One of the advantages of living is that, as some of those around you pass on, you get to tell funny stories about them – stories they wouldn’t necessarily have wanted told when still alive, vain, and touchy.

The down side is that telling such stories rebounds on the storyteller. For instance, when, a couple of months ago, an acquaintance with whom I had once stayed in London, Alexander Mineev, went to Russia and got 27 bullets pumped into him at a street crossing, instead of saying “How horrible” or “God rest his soul,” I said, “Thank goodness I remembered to retrieve that pair of Ferragamo shoes my wife had left at his apartment.” Now, what kind of monster am I?

Some ten years ago, when I was living in London, a sweet Russian girl of 18, whom I shall call Anya, had moved into a house down the road and struck up a friendship with me. A model, of course.
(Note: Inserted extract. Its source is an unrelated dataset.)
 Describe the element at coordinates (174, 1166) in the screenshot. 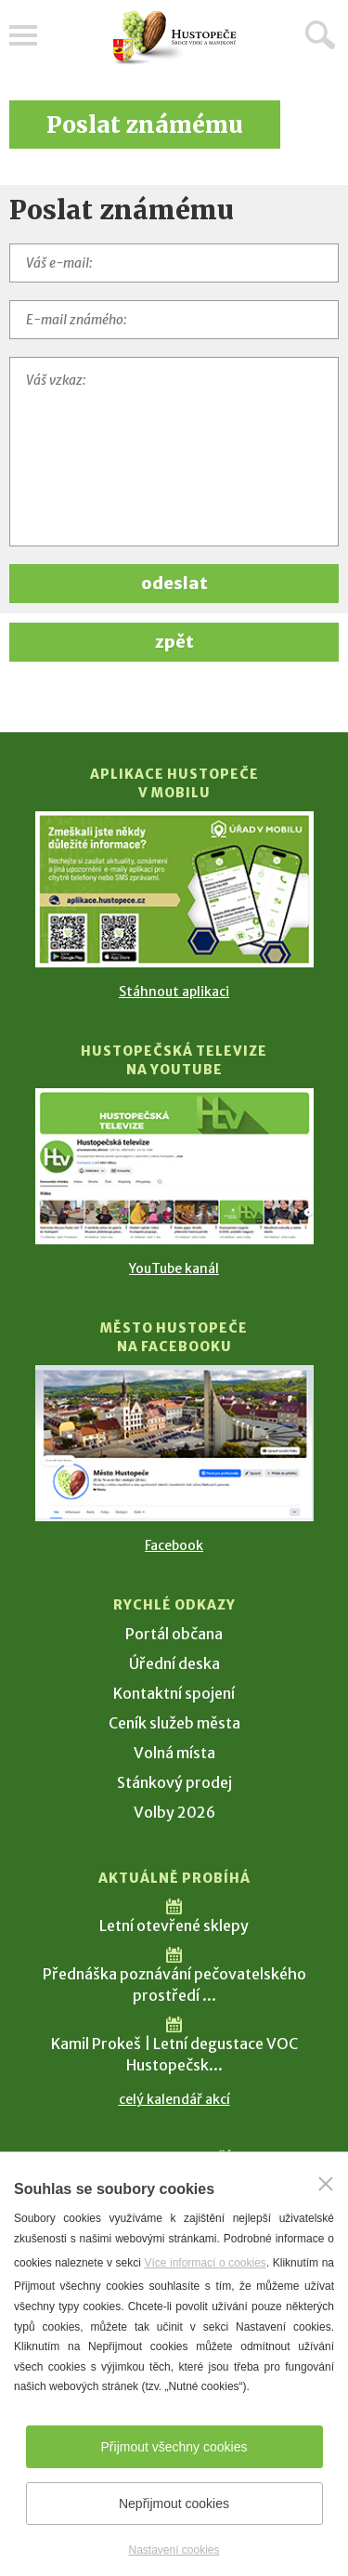 I see `[Přejít na Hustopečská televize na YouTube]` at that location.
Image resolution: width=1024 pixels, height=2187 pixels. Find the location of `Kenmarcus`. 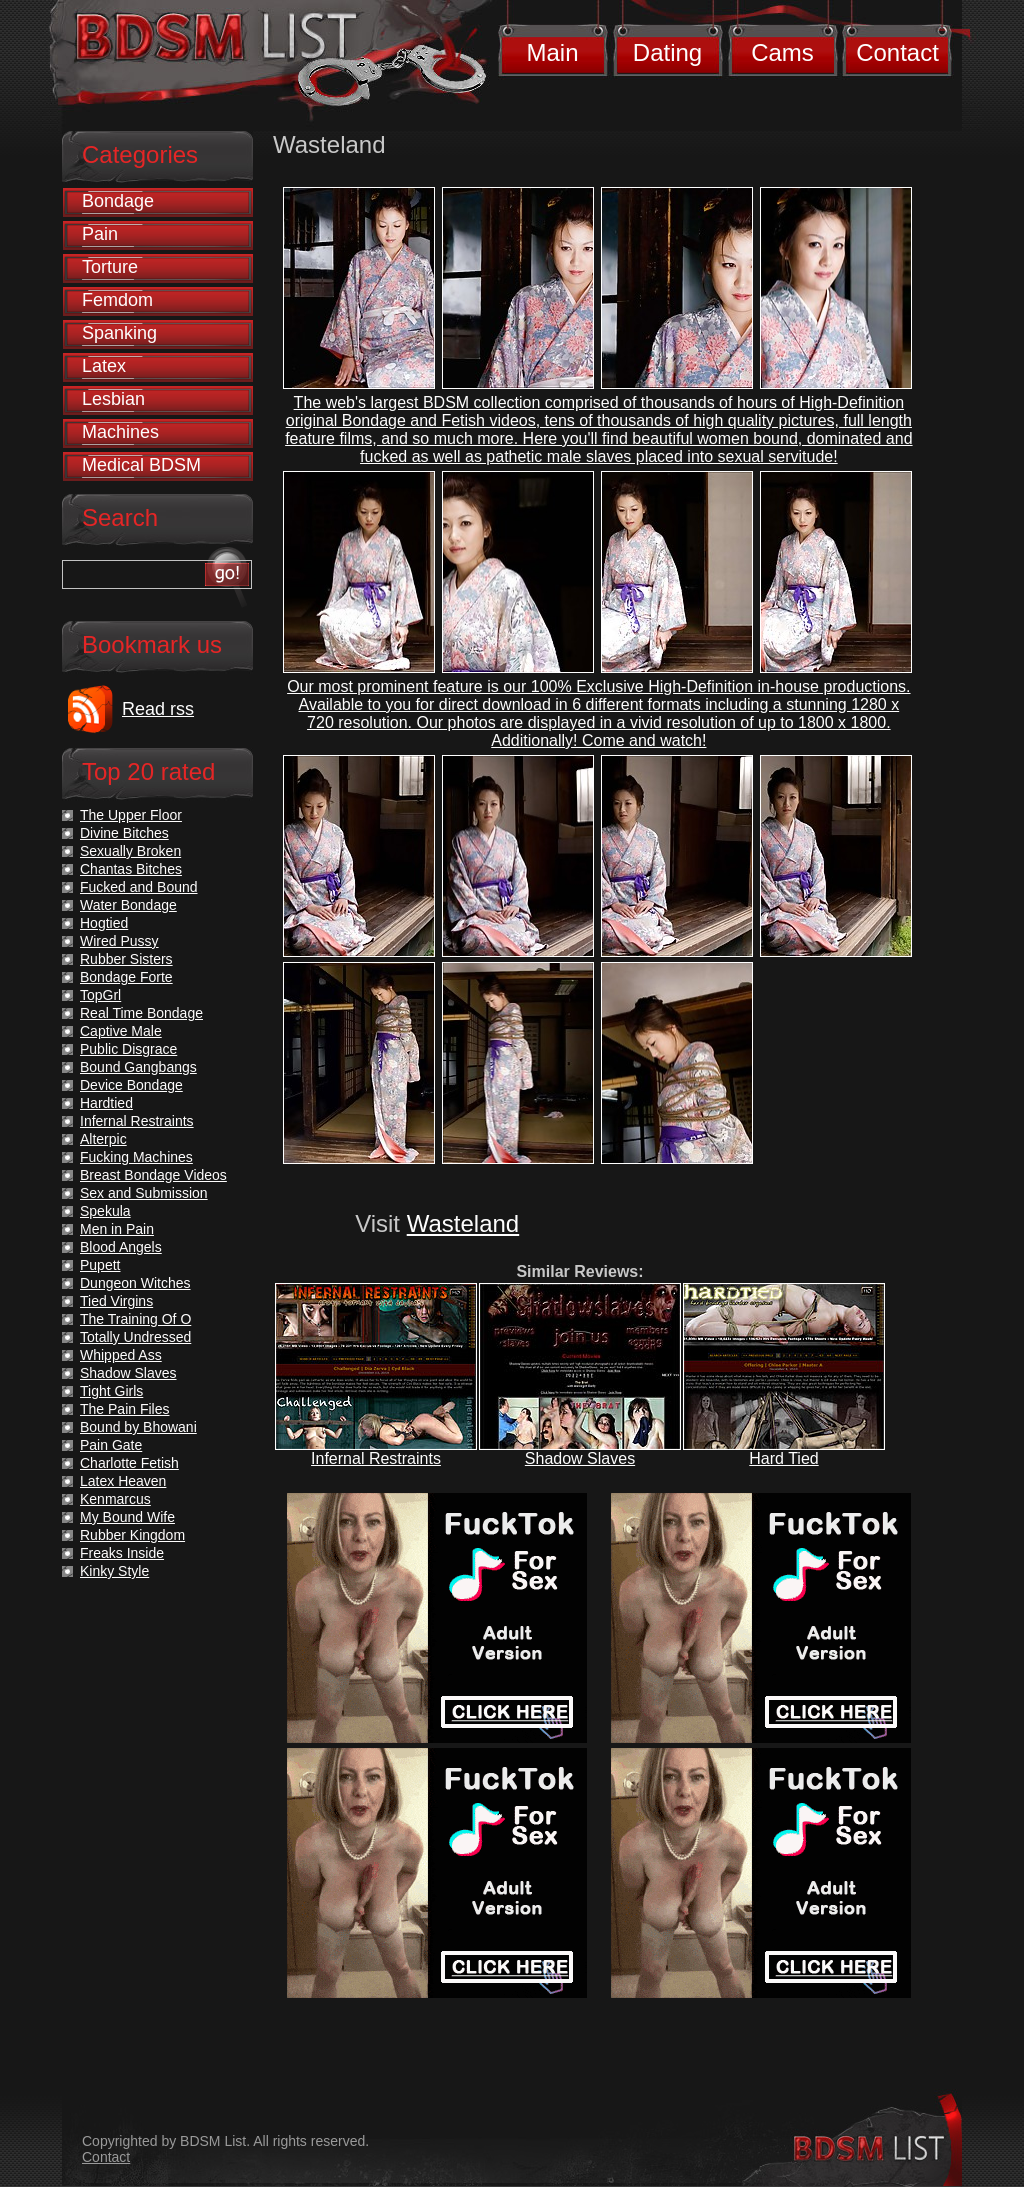 Kenmarcus is located at coordinates (115, 1499).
I hasten to add that the friendship was wholly platonic, for a number of reasons of which I shall cite but two: I was then in the throes of a doomed love affair, while Anya was being kept by an elderly tycoon of some considerable notoriety.

Part of the notoriety had to do with his taste in women, regarded as criminally actionable in many of the civilized world’s jurisdictions, and Anya was living proof that the rumors were true, because when the tycoon had brought her to England, she had not yet reached the age of consent. After a few years, when his concubine had turned 18, he reflected that she was now too old for a personage as historically imposing as himself. Accordingly, some months into our friendship, poor Anya was told to pack her bags and return to Russia.
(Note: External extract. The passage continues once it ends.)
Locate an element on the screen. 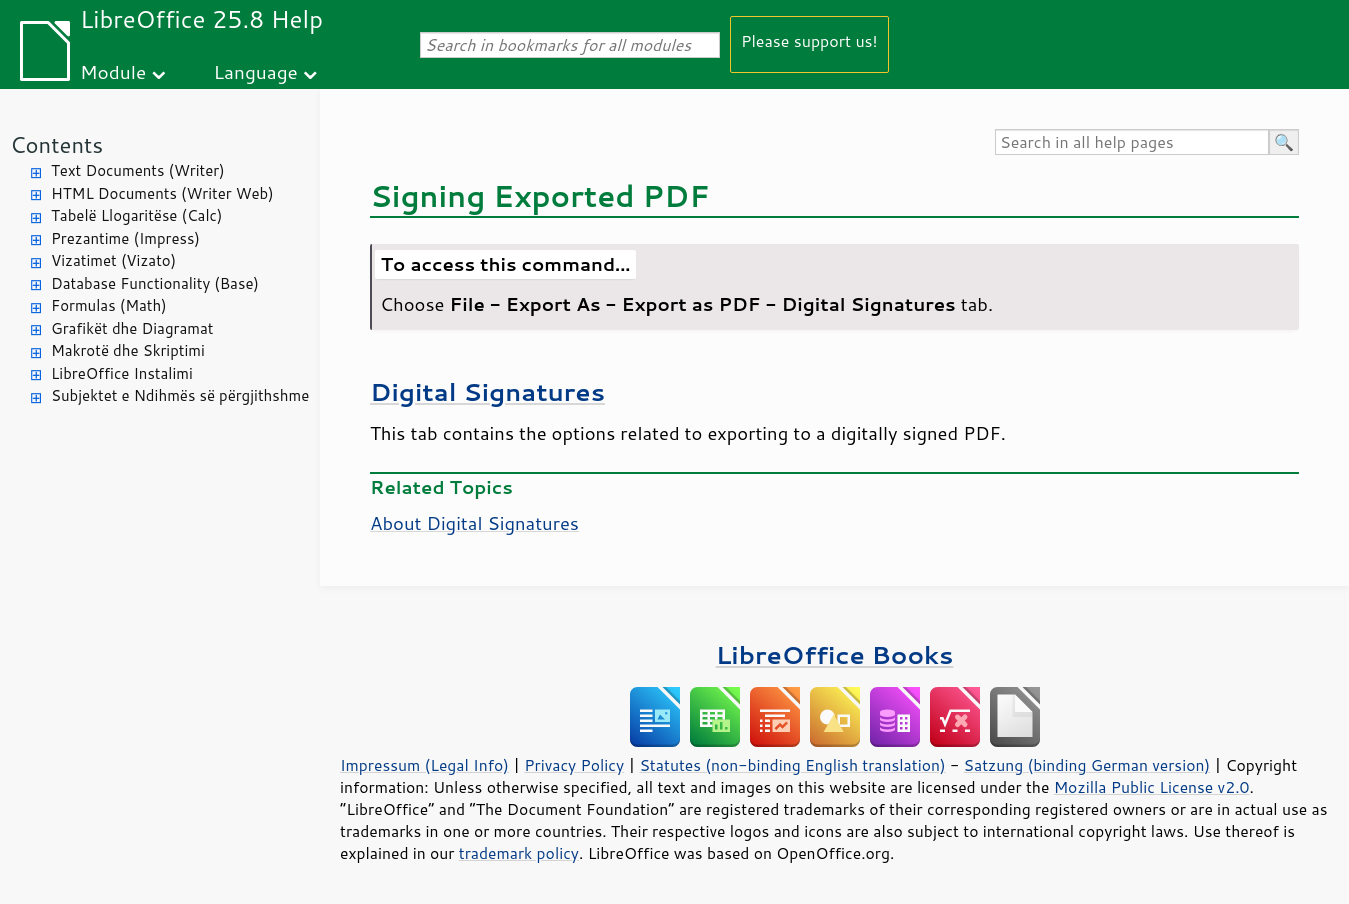  Tabelë Llogaritëse (Calc) is located at coordinates (136, 215).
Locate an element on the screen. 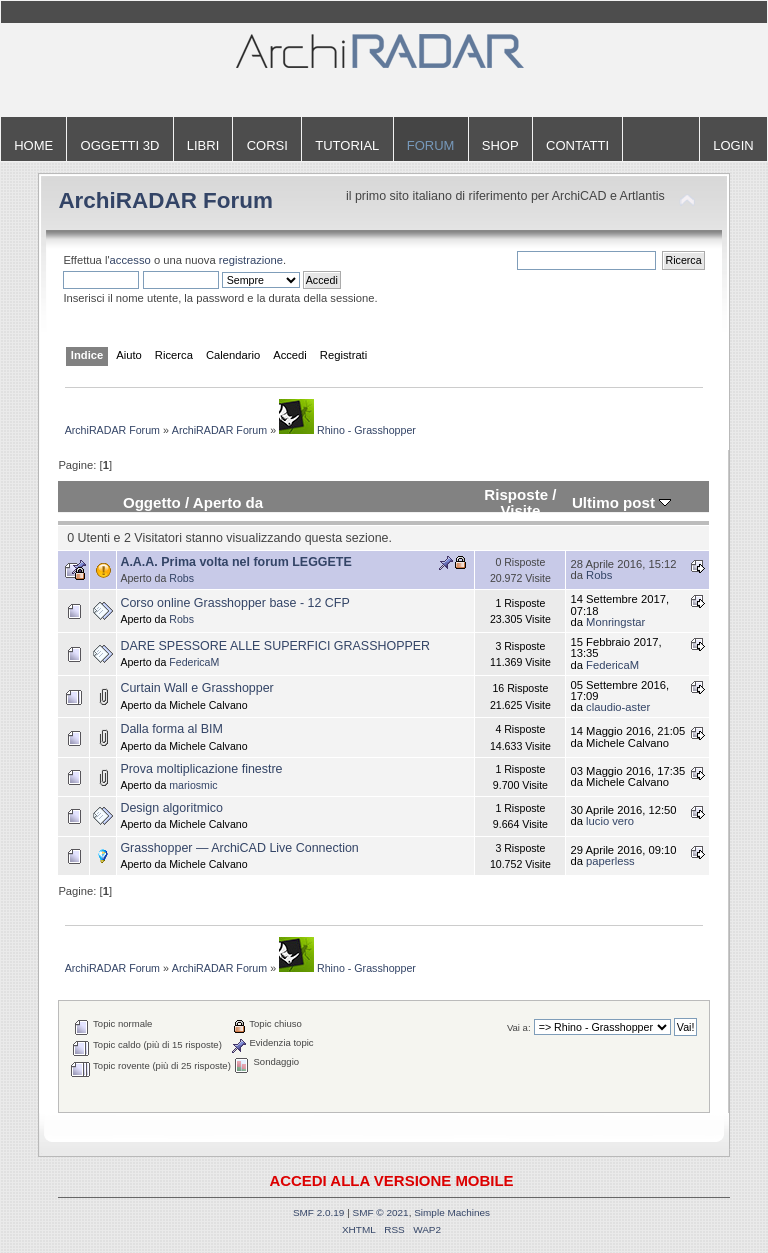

The girl had no savings, no connections, no friends. She had been living in London as though it were her master’s private fiefdom, with modeling assignments, to which she was taken by his driver, as the sole respite from her main occupation – waiting. And so, one evening, she knocked on my door, imploring me, a jobbing journalist, to concoct an article about her desperate plight which, given her seducer’s social position, could be sold to a tabloid newspaper. With the money from the article, at least she would be able to make a fresh start back home.

This was wicked stuff, but I said I would try. Next morning I sat in the Mayfair office of Britain’s leading publicist, a man by the name of Max Clifford, stirring cane sugar into a cup of watery coffee brought round by a stern receptionist. Two men eventually materialized, introduced themselves as assistants to Mr. Clifford, and escorted me to a splendiferous conference room, where, in the broadest possible terms, I discussed Anya’s story with them. They said they would need to confer with the boss, and that I would be hearing from him in due course.

The call never came. Anya went back to Russia. The tycoon has now passed on. And, just a few days ago, I opened a newspaper to see the headline, MAX CLIFFORD SENTENCED TO EIGHT YEARS. “Publicist found guilty,” ran the lead, “of eight charges of indecent assault against women and girls as young as 15 between 1977 and 1985.”